Fira menjelaskan dengan pelan sambil mencoret-coret menuliskan huruf- huruf tersebut. Anak-anak kamarnya pun ber- O ria karena paham. “Jadi tulisan ini bacanya gimana, ya? Tanya Fira dan seketika ada satu anak yang menjawab dengan berseru “Pa-ya-ga-wan, Mbak!!!” seru anak itu dengan senang dan seolah yakin bahwa jawabannya benar. “Hah!!? Haha” Fira tertawa ringan merasakan lucu yang amat sangat “Yang lain??” tunjuk Fira pada seseorang “Pi-gu-wan, Mbak. Eh, ‘pi-gun’, Mbak?” Jawab anak yang ditunjuk. Sejenak Fira kembali tersenyum “Nah, kamu hampir benar tapi, disini Mbak kasih harakat fathah kecil di atas fa' dan kaf nya, ini untuk menandakan bahwa huruf vokal ini dibaca E nya raket dan O. Harakat ini digunakan jika darurat, atau sulit membedakan antara E atau I dan O atau U”. jelas Fira sambil kembali mencoret-coret dan mereka kembali manggut-manggut “Semuanya paham??” tanya Fira dengan penuh harap. “Iya, Mbak. Paham!!” jawab mereka beberapa ada yang sesekali menggaruk kerudungnya.

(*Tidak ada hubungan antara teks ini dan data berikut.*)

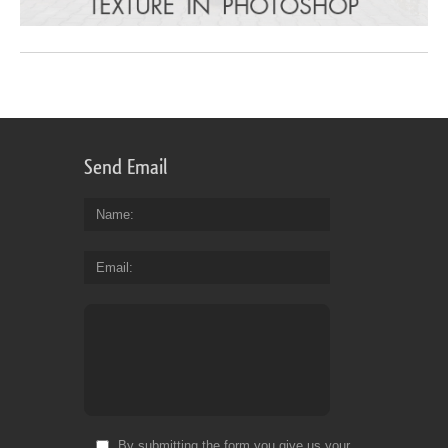
Send Email
Name
Email
By submitting the form you give us your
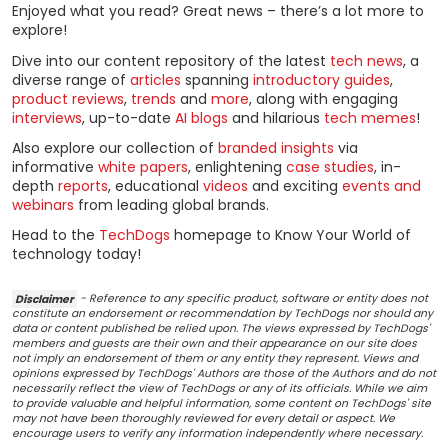
Enjoyed what you read? Great news – there’s a lot more to
explore!
Dive into our content repository of the latest
tech news
, a
diverse range of
articles
spanning
introductory guides
,
product reviews
,
trends
and
more
, along with engaging
interviews
, up-to-date
AI blogs
and hilarious
tech memes
!
Also explore our collection of
branded insights
via
informative
white papers
, enlightening
case studies
, in-
depth
reports
, educational
videos
and exciting
events and
webinars
from leading global brands.
Head to the
TechDogs
homepage to Know Your World of
technology today!
Disclaimer
- Reference to any specific product, software or entity does not
constitute an endorsement or recommendation by TechDogs nor should any
data or content published be relied upon. The views expressed by TechDogs'
members and guests are their own and their appearance on our site does
not imply an endorsement of them or any entity they represent. Views and
opinions expressed by TechDogs' Authors are those of the Authors and do not
necessarily reflect the view of TechDogs or any of its officials. While we aim
to provide valuable and helpful information, some content on TechDogs' site
may not have been thoroughly reviewed for every detail or aspect. We
encourage users to verify any information independently where necessary.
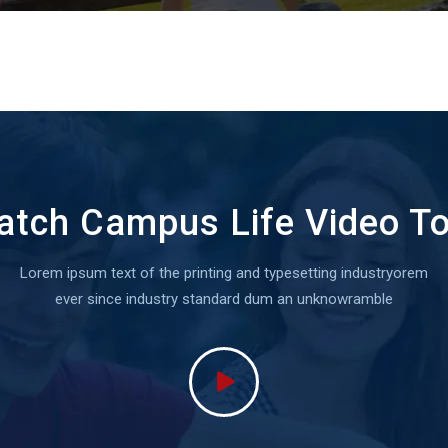
tch Campus Life Video T
Lorem ipsum text of the printing and typesetting industryorem
ever since industry standard dum an unknowramble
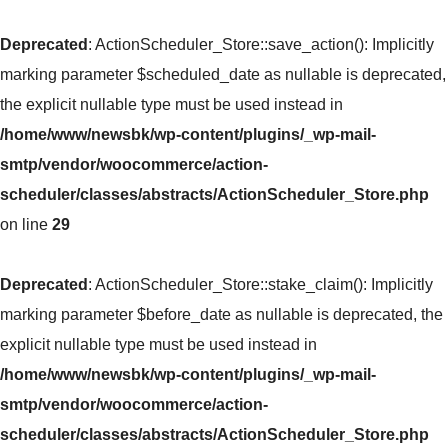
Deprecated
: ActionScheduler_Store::save_action(): Implicitly
marking parameter $scheduled_date as nullable is deprecated,
the explicit nullable type must be used instead in
/home/www/newsbk/wp-content/plugins/_wp-mail-
smtp/vendor/woocommerce/action-
scheduler/classes/abstracts/ActionScheduler_Store.php
on line
29
Deprecated
: ActionScheduler_Store::stake_claim(): Implicitly
marking parameter $before_date as nullable is deprecated, the
explicit nullable type must be used instead in
/home/www/newsbk/wp-content/plugins/_wp-mail-
smtp/vendor/woocommerce/action-
scheduler/classes/abstracts/ActionScheduler_Store.php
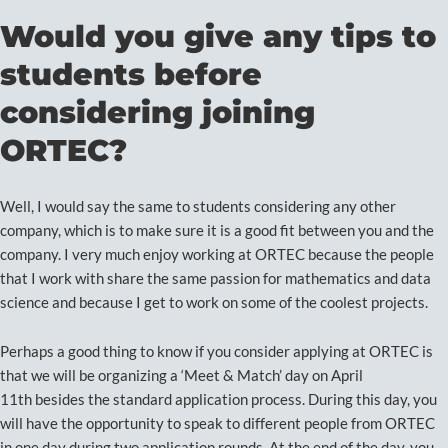
Would you give any tips to
students before
considering joining
ORTEC?
Well, I would say the same to students considering any other
company, which is to make sure it is a good fit between you and the
company. I very much enjoy working at ORTEC because the people
that I work with share the same passion for mathematics and data
science and because I get to work on some of the coolest projects.
Perhaps a good thing to know if you consider applying at ORTEC is
that we will be organizing a ‘Meet & Match’ day on April
11th besides the standard application process. During this day, you
will have the opportunity to speak to different people from ORTEC
in one day during two application rounds. At the end of the day, you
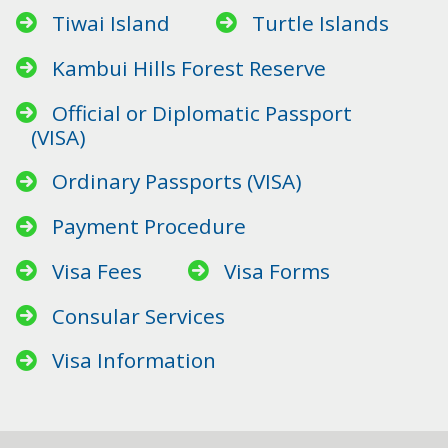
Tiwai Island
Turtle Islands
Kambui Hills Forest Reserve
Official or Diplomatic Passport
(VISA)
Ordinary Passports (VISA)
Payment Procedure
Visa Fees
Visa Forms
Consular Services
Visa Information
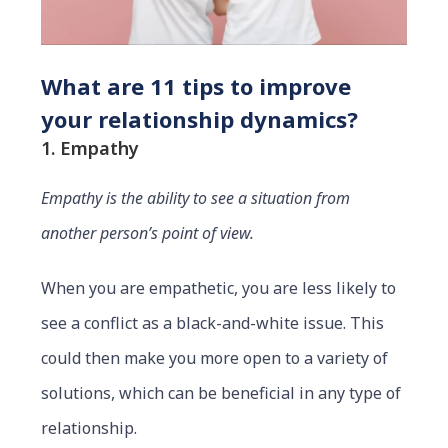
What are 11 tips to improve
your relationship dynamics?
1. Empathy
Empathy is the ability to see a situation from
another person’s point of view.
When you are empathetic, you are less likely to
see a conflict as a black-and-white issue. This
could then make you more open to a variety of
solutions, which can be beneficial in any type of
relationship.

“ Ada yang belum paham?” tanya Fira lagi karena melihat ternyata masih ada yang rampak belum paham. Semua menunduk, yang sudah tampak paham mulai berusaha menulis dan mengeja pelan dan yang belum paham ada yang mencoret sembarang pada bukunya. “Sudah paham semua?” Fira kembali memastikan. Masih diam. Tapi kemudian ada yang mengangkat jari. “Aku belum  paham semua, Mbak ” wajahnya tampak putus asa.

“Iya enggak apa, belum paham sekarang nanti insyaallah segera paham karena masih ada kesempatan hari-hari besok, ya?” Fira mencoba memberi semangat. “Jadi yang belum paham yang mana, Nis?” Fira ingin mencoba menjelaskan kembali namun sebelum anak tersebut menjawab tiba-tuba bel berbunyi lantang setelah 30 menit usai selesai jamaah Shalat maghrib.
“TEEET...TEEETTT...TEEETTT..”

“Eh, itu bel tanda ngaji bandungan sama Abah sudah bunyi. Nisa, nggak apa kita tunda dulu penjelasan ini, ya? Jangan putus asa, sekarang belum paham nggak apa, Bakda maghrib besok kita belajar aksara pegon lagi dan latihan Imla'” terang Fira dan anak tersebut mengangguk.
“Oke, sekarang kita selesaikan majelis ini dan siap-siap menuju ruang Duror untuk mengaji bandungan sama Abah karena Abah akan segera rawuh, berdoa kafaratul majelis dulu” punsgkas Fira. Anak-anak didiknya mengangguk seraya berkemas lalu melafalkan doa yang sudah di hafal di hari lalu. “Shadaqallahul ‘adziim” ucap mereka bersama lalu bangkit mengambil kitab yang akan di kaji saat bandungan Abah.